First, Dr. Cummings repeatedly referred to the applicable standard of care throughout his deposition when opining on aspects of the patient's treatment. See Martinez, 33 F.4th at 29 (“[A]n expert's references . . . to the ‘prevailing medical standard' have been found, when read in context, to constitute a satisfactory statement of the national standard of care.”) (cleaned up). Moreover, Dr. Cummings received a subpoena duces tecum requesting, inter alia,

Any and all reports, drafts of reports, documents, notes, photographs, videos, drawings or other materials generated by, relied upon or reviewed by the deponent in reaching his conclusions, opinions or mental impressions in the present case.
Any and all publications, medical literature, treatises, articles, journals, texts, abstracts, seminar materials, documentation, reference items, regulations, statutes or other materials in which the deponent relied on, used, consulted, reviewed or referenced in coming to his conclusions, opinions, or mental impressions.
All other documents not referred to above upon which the deponent relied on in preparing his report in this case.
Docket No. 103-2. As requested, Dr. Cummings brought all these documents to the deposition, documents that included the medical literature outlining the applicable standard of care on which he relied to reach his opinions. Docket No. 103 at 4-5. Plaintiffs' counsel then sent Defendants a list of the guidelines and articles reviewed by Dr. Cummings “[i]n attention to the above referenced duces tecum requests.” Docket No. 91-4. While it is true that the letter states that these materials were “reviewed by Dr. Cummings in preparation for his deposition testimony,” it also states that the letter was in response to the subpoena, whereby Defendants notified their intent to depose Dr. Cummings regarding his expert report and requested all materials relied upon to reach his conclusions. See id.; Docket No. 103-2. It is therefore clear that the list included the materials relied upon by the expert to reach the opinions in his report. As such, Dr. Cummings' expertise, stated familiarity with the applicable standards of care, references to the standard of care throughout his depositions, and reliance on materials outlining the applicable standard of care are sufficient to find that he adequately put forth the national standard of care.

Second, the Court agrees that Dr. Cummings sufficiently established causation as to the following alleged deviations from the standard of care: Dr. Marrero, Dr. Maldonado, and Dr. Cabrera's alleged failure to admit the patient to telemetry or the ICU; Hospital Pavia's alleged failure to initiate a “code blue” emergency response based on an allegedly invalid DNR; and Dr. Marrero, Dr. Maldonado, Dr. Cabrera, Dr. Rodriguez, Dr. Perez, and Dr. Garcia's alleged failure to sufficiently consider that CHF was contributing to the patient's medical issues. Docket No. 149 at 16-18. In his report, Dr. Cummings concluded that Dr. Marrero, Dr. Maldonado, and Dr.

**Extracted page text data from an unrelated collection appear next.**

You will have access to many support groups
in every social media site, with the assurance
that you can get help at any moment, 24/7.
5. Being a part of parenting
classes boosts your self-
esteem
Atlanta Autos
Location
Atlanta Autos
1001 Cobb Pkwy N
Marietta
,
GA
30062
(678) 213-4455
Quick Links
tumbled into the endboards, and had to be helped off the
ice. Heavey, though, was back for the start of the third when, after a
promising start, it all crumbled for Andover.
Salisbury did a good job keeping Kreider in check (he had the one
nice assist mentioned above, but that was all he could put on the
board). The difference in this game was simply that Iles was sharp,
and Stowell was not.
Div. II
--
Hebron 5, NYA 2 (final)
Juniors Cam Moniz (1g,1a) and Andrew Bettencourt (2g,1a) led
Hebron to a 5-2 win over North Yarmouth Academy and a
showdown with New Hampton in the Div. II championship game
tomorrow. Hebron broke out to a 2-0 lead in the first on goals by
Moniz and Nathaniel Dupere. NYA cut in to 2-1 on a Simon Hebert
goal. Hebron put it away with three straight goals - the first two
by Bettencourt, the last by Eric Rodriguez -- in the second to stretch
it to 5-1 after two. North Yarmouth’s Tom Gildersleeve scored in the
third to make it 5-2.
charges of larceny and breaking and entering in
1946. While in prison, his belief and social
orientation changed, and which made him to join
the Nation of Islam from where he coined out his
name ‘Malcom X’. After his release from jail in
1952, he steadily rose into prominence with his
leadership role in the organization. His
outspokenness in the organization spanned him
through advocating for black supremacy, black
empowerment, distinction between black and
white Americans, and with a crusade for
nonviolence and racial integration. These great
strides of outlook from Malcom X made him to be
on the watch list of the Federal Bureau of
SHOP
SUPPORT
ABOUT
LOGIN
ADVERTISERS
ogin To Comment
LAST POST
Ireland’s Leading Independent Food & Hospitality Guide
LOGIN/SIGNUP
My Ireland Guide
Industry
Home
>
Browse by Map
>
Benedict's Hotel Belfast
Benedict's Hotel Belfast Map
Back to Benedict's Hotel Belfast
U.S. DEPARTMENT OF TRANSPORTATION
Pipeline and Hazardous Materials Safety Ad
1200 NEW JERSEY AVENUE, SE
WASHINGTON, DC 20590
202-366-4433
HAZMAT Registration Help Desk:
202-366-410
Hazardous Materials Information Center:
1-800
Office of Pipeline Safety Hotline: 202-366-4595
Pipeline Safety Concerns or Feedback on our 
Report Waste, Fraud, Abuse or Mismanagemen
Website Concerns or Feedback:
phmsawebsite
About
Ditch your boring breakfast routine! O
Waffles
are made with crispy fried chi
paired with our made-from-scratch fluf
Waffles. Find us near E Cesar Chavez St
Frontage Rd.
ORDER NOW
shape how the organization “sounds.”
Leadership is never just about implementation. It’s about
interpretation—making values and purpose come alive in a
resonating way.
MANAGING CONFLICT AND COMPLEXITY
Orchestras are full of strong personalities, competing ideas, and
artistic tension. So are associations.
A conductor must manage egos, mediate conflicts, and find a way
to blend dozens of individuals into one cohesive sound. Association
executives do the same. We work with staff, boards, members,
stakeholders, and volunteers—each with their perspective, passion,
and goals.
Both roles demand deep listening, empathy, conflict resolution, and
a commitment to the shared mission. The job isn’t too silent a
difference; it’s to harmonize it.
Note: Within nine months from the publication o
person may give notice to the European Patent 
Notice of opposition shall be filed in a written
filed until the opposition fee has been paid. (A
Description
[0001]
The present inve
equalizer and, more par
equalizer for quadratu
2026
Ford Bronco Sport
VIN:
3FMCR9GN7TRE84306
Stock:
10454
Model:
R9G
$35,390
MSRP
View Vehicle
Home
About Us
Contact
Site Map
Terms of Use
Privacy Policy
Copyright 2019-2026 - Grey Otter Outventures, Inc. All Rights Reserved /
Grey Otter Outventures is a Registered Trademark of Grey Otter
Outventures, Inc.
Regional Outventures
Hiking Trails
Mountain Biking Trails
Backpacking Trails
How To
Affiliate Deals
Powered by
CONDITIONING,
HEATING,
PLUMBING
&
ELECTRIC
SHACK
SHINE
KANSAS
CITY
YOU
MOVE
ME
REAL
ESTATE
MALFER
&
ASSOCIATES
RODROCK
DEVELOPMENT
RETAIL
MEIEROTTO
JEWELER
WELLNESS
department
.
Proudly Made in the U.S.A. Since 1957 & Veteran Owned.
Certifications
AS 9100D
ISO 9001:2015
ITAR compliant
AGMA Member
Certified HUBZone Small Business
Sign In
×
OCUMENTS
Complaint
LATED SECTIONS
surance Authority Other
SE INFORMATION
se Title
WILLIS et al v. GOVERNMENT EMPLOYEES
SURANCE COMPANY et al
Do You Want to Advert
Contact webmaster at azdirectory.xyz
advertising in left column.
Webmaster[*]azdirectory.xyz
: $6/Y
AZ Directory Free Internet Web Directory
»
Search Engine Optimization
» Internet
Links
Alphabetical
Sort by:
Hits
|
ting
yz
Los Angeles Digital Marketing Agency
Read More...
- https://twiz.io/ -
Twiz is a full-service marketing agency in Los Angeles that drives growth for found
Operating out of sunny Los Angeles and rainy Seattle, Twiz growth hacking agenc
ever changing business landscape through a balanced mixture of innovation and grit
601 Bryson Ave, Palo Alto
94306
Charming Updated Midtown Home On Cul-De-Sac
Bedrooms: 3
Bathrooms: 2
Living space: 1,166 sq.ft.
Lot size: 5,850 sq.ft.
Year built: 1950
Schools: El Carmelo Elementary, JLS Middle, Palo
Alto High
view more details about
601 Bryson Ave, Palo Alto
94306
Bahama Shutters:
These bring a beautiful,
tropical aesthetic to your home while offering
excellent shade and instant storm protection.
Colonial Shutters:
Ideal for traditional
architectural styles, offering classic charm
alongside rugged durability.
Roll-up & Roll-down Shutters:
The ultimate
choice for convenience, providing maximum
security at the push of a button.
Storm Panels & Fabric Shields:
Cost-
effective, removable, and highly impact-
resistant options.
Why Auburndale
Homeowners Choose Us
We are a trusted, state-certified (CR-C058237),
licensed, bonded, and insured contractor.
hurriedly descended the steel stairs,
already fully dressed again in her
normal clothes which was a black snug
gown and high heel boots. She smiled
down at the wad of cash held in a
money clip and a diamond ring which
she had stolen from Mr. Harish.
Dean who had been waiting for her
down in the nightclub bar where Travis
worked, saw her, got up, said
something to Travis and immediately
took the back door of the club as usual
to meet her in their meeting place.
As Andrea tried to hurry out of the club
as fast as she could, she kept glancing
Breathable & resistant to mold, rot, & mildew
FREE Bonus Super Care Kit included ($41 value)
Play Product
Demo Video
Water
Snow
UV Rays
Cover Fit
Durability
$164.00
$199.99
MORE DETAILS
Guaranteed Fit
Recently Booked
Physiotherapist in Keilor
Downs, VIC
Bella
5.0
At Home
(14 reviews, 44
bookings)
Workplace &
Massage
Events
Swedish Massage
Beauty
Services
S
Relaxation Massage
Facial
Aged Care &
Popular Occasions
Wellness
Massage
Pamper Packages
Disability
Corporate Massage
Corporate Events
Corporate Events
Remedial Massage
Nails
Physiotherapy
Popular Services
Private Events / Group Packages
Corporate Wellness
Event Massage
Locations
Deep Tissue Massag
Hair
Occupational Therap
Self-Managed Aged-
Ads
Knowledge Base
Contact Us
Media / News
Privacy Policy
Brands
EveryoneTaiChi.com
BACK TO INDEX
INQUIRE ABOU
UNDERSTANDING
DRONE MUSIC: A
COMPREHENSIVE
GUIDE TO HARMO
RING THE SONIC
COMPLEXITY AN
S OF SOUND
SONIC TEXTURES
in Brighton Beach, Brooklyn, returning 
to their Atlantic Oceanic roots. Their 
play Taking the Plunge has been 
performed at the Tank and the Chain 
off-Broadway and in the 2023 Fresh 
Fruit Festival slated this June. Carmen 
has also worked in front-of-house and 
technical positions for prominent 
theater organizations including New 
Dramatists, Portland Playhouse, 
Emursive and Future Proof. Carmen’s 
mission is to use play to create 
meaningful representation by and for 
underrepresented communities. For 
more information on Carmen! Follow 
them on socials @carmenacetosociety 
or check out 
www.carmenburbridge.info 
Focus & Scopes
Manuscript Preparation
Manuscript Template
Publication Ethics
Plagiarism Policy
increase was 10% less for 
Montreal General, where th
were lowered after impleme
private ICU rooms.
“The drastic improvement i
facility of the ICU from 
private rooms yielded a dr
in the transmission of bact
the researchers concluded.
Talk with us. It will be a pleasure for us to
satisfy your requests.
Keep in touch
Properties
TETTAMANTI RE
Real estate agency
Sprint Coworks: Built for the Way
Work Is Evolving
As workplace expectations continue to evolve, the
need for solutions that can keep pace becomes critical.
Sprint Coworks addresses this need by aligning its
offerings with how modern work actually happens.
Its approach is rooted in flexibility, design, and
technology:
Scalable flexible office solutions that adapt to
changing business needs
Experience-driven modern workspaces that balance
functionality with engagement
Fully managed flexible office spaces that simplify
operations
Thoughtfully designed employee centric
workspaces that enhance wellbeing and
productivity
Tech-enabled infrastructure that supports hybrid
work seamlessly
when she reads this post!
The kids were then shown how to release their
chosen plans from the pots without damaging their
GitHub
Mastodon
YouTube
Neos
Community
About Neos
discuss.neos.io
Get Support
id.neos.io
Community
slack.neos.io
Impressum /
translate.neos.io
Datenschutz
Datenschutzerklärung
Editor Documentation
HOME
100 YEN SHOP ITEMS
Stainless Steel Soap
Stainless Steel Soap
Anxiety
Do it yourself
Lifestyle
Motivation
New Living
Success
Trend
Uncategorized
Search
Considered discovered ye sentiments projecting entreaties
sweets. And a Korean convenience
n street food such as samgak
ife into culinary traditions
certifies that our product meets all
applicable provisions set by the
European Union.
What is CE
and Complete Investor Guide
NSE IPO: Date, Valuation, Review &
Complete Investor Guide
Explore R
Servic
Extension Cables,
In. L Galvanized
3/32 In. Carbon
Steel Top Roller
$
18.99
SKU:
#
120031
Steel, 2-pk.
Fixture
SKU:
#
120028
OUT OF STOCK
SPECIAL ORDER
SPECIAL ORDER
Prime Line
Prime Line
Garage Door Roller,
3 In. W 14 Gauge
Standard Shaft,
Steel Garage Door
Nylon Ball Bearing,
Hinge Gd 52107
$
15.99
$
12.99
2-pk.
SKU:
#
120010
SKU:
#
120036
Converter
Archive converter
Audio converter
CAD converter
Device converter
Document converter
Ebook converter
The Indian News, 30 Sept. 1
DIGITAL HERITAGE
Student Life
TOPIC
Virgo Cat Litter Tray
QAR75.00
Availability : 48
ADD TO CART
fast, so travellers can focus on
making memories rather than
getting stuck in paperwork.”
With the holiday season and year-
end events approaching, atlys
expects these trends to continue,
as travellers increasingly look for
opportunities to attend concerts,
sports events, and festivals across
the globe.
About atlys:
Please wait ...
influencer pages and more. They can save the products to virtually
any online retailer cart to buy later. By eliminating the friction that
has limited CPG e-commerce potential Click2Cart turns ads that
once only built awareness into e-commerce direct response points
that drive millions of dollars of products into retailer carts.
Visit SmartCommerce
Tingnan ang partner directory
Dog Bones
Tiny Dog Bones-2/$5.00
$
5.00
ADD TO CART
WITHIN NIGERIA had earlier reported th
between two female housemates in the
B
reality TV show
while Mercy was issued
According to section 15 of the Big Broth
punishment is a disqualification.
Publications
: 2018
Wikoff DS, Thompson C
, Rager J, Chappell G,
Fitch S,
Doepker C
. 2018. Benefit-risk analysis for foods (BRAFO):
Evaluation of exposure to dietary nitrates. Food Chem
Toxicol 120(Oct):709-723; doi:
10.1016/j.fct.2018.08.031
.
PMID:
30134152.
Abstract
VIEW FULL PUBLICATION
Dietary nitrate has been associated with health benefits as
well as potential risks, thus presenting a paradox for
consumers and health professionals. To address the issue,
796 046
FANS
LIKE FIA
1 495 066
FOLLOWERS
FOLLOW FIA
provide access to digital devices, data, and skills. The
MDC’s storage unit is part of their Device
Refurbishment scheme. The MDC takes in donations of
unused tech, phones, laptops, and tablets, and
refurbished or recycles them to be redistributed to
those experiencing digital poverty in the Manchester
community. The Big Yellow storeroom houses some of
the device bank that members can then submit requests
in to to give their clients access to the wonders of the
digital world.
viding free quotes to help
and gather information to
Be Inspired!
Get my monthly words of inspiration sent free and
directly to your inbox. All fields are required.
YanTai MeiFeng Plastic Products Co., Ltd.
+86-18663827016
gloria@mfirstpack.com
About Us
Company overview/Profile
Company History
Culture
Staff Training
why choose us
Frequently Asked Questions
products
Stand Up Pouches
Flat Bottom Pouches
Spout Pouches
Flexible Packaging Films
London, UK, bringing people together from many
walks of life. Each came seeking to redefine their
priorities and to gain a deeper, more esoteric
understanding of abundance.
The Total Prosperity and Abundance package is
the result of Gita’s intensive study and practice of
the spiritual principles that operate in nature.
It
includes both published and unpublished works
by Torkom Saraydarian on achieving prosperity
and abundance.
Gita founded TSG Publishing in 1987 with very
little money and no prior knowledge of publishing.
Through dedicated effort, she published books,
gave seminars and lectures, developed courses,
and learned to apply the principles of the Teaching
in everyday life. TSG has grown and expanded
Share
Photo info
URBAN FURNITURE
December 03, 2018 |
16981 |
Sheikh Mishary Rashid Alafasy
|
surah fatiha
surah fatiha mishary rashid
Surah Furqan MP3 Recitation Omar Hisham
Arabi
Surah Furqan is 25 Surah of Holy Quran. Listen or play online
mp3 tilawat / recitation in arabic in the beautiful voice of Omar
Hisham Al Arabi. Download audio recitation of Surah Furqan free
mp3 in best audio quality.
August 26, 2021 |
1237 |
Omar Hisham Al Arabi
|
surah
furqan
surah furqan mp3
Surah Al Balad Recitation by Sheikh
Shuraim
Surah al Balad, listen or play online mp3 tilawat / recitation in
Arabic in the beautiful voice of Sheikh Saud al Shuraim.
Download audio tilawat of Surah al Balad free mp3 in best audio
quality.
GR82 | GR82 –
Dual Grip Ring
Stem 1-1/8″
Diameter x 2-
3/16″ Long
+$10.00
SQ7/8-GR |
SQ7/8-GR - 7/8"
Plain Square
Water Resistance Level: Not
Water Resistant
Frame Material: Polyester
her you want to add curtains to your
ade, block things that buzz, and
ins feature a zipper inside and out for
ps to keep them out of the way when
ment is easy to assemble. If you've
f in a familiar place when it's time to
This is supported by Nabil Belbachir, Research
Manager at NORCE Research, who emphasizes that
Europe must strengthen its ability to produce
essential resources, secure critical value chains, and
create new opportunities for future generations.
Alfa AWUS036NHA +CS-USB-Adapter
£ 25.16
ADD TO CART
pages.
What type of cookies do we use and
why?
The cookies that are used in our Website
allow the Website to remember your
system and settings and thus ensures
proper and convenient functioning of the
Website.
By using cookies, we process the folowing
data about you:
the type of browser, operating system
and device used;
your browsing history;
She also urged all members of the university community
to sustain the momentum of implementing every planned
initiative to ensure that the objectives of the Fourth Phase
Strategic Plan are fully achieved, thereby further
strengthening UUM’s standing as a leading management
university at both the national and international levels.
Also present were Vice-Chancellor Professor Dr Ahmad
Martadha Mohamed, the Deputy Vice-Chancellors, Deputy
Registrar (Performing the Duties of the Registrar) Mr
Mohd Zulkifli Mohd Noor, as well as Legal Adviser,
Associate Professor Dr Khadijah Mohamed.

Cabrera deviated from the standard of care by failing to admit the patient to telemetry or the ICU. Docket No. 91-1 at 10-11. Then, in his deposition, he explained that in a monitored setting, such as the ICU, there is a “higher level of care” and complications suffered by the patient “would have been recognized immediately and responded to.” Docket No. 132-2 at 69-71. As to the invalid DNR, Dr. Cummings explained that the hospital treated the patient as a DNR and, thus, “deprived her of the opportunity to survive” by “do[ing] nothing.” Docket No. 132-2 at 112-15. Finally, Dr. Cumming's report opines that Dr. Marrero, Dr. Maldonado, Dr. Cabrera, Dr. Rodriguez, Dr. Perez, and Dr. Garcia deviated from the standard of care by failing “to sufficiently consider CHF as the cause of the patient's hypercarbia and respiratory distress and instead diagnosing chronic respiratory failure as the cause.” Docket No. 91-1 at 10-13. He explained, at his deposition, how these actions caused the damages claimed:

If early on there had been more attention paid to the patient's abnormal electrocardiography, and if the Troponin had been drawn and the MD had been drawn as Dr. Ayala had initially intended, and if the BNP had been repeated sequentially, then they would, I think, have recognized that this patient had a cardiac issue rather than pure pulmonary issue. They were treating her as a pure pulmonary
issue, and . . . they actually overly diuresed her and made her profoundly alkalotic, which by itself - highly alkalotic states carry their own mortality. So they actually, in some part, they well have caused her death, in part at least, by over diureses of her[sic], such that she became profoundly alkalotic . . . And also they, in so doing, failed to attend to the real fact that she had probably cardiac decompensation . . . [which] was what was really in progress and it was avoidable. And they sat there for - how many days without an EKG at all. They sat there for eight days from the arrival to the 3rd BNP test. She sat nine days from the third EKG to the fourth EKG. There was plenty of time, lost opportunities abound in this case where she could have been salvaged. And there were a number of times when they passed by immediate opportunities. Like she had bleeding, reversal of anticoagulation, posterior wall MI, syncope after bleeding on the toilet. These are all things that should have been responded to. Docket No. 132-2 at 239-242. Considering both his expert report and his deposition testimony, Dr. Cummings explained how he believes the aforementioned deviations from the standard of care contributed to the patient's death.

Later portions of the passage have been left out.